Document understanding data
§
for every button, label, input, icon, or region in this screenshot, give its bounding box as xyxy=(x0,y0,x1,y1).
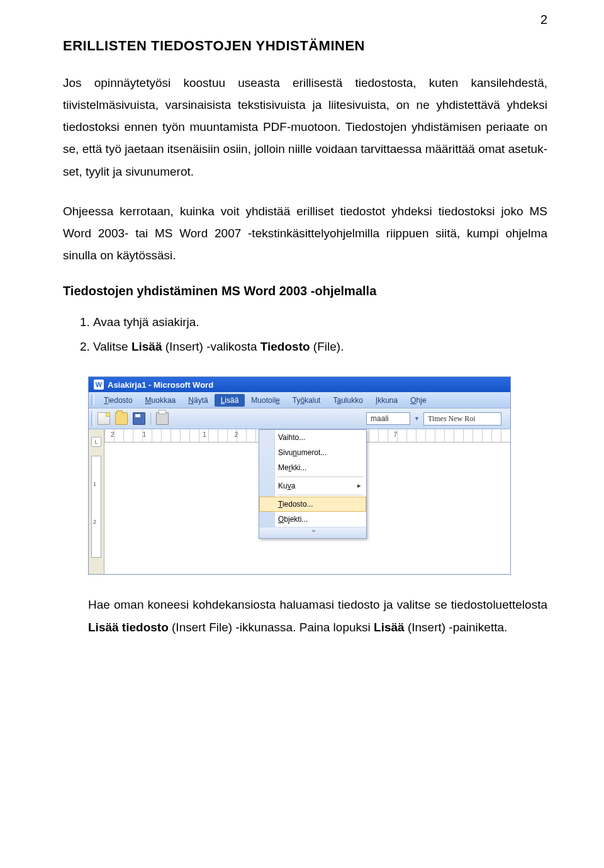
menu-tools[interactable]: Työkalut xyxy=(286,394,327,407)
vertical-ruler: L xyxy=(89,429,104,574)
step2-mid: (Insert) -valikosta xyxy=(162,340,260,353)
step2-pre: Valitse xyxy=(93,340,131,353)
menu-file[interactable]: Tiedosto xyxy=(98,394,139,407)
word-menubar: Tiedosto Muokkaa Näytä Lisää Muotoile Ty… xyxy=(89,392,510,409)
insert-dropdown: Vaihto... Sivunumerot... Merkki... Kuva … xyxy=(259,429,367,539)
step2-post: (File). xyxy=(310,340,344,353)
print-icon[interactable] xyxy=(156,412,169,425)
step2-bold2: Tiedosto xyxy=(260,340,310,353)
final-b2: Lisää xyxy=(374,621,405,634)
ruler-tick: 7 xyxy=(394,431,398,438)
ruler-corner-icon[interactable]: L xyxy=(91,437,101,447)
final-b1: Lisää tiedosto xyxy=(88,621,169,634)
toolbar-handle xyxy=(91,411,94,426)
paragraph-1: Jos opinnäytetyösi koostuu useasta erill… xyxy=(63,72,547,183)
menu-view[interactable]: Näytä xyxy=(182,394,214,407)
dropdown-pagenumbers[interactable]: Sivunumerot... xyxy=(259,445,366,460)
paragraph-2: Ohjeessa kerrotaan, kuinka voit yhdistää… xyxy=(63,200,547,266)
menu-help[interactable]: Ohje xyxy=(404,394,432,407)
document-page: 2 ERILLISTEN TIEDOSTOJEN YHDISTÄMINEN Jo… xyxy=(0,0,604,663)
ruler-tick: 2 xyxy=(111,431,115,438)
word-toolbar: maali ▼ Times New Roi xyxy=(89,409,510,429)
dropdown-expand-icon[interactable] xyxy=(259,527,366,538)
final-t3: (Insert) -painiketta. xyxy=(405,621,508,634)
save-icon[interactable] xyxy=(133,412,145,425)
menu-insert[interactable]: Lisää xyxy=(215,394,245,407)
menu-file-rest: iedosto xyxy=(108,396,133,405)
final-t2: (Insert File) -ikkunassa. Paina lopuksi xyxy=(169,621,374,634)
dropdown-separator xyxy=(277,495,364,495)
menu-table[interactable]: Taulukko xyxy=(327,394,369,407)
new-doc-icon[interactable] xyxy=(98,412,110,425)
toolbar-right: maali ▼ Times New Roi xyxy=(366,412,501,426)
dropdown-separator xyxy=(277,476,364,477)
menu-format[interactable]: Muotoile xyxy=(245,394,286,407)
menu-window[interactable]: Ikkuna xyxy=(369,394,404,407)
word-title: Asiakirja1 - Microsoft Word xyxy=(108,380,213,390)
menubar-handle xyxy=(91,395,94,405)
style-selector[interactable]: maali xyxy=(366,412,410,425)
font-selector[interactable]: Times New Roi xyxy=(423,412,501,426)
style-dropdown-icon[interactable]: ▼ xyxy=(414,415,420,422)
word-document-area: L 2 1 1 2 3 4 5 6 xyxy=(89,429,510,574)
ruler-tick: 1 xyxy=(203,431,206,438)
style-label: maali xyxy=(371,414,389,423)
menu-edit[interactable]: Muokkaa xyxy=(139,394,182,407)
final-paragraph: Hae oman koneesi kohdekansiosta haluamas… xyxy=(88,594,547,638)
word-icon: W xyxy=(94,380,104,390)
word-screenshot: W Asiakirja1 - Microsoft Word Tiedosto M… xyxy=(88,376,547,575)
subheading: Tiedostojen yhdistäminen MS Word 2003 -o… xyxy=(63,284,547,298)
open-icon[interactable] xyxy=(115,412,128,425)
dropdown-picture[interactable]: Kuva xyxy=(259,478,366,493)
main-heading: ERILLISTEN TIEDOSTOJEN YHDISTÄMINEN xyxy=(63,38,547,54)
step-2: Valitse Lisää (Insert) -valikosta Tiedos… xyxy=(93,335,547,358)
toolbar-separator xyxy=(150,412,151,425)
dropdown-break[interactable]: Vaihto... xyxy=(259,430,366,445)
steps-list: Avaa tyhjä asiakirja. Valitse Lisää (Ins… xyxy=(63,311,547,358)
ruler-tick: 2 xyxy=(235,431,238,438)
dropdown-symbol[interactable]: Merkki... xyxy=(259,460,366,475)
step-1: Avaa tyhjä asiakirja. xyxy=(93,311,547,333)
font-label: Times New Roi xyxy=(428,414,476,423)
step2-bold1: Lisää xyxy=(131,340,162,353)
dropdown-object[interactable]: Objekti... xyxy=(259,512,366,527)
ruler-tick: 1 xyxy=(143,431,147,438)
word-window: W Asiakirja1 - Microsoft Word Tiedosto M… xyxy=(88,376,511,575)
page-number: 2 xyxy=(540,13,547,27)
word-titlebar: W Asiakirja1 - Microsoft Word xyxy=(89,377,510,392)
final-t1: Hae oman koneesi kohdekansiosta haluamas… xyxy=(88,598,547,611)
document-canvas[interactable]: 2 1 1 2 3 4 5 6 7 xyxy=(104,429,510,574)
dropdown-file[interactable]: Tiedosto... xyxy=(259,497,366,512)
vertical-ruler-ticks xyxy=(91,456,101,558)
§
In the records above, locate each line with the word "Times". Copy all such lines.

word-toolbar: maali ▼ Times New Roi xyxy=(89,409,510,429)
toolbar-right: maali ▼ Times New Roi xyxy=(366,412,501,426)
font-selector[interactable]: Times New Roi xyxy=(423,412,501,426)
font-label: Times New Roi xyxy=(428,414,476,423)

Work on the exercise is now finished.